Powerful communication breeds confidence and respect. It is important that people sense power without aggression. Communicating with power requires practice, but it is an effective business tool.

Powerful Movements:

  • Stance: A wide stance with the feet apart indicates power. Hands on the hips with the elbows out take up more space and also indicates power.
  • Positioning: Avoid open space at your back. It is known to elevate stress. Open spaces can be used to make others more vulnerable.
  • Walk: Walk quickly and take long strides. Be careful not to run, and keep the back and neck erect.
  • Handshake: Offer a firm handshake, and keep the hand vertical. Placing the palm up because it is a submissive gesture. The palm down is a dominating gesture.
  • Sitting: Sit with the legs slightly apart. Another powerful pose is sitting with one leg crossed over the other and hands behind the head. Be careful, however, because this position makes many women uncomfortable.

Cultural Differences

International business means working with different cultural backgrounds. While certain expressions are universally recognized, many gestures are cultural. It is essential to research the etiquette and communication style of any culture you do business with ahead of time.

Examples of Differences:

  • Feet: Pointing feet at people or showing the soles of the feet is disrespectful in many Middle East and Asian cultures.
  • Eye contact: Different cultures view prolonged eye contact as disrespectful.
  • Hand gestures: Avoid Western hand gestures when communicating with people from different cultures. Many of them, such as thumbs up, are rude.
  • Head: Individuals from certain parts of India may move their heads to the side when they agree.

     

Building Trust

Monitor body language to build trust with business partners. Personal perception builds trust. There are steps that anyone can take to create a rapport of trust.

Steps:

  • Remove barriers: Physical barriers create a defensive line and do not increase trust.
  • Smile: A genuine smile helps build trust. People can typically pick up on fake smiles, and insincerity does not engender trust.
  • Body position: Remain relaxed to build trust.
  • Listen: Active listening and repeating information helps connect with people.

 

Mirroring

Mirroring helps build rapport.
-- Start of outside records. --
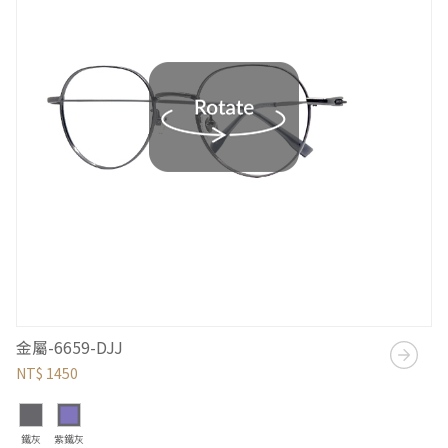
金屬-6659-DJJ
NT$ 1450
鐵灰
紫鐵灰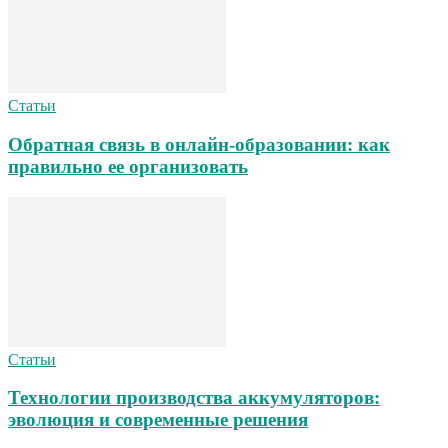
Статьи
Обратная связь в онлайн-образовании: как
правильно ее организовать
Статьи
Технологии производства аккумуляторов:
эволюция и современные решения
Mirroring occurs when we copy the movements and gestures of others to show similarities. The perception that people are similar creates trust. Typically mirroring comes easier to women. Women will mirror each other in social settings. Men usually mirror women in romantic situations. In the business setting, consciously mirroring a client or colleague will have dramatic results.

What to Mirror:

  • Smile: Smile when the client does.
  • Height: Some people mirror height by stooping or stretching their bodies.
  • Gestures: Copy the gestures used.
  • Speech: Monitor the tone, pitch, and rhythm the individual uses.
  • Breathe: Matching breathing rates will help create a bond.

 

Case Study

William was in charge of international accounts. He was sure that his ability to read body language would give him an advantage. The company was expanding into Asian markets. At his first meeting, William focused on his body language. He gave the associate his full attention, even pointing his body and feet at the direction of the associate. The meeting did not go as well as expected, and his associate seemed uncomfortable. William researched the cultural conventions of his associate and learned that he was being insulting with his feet. The subsequent meetings were much more effective.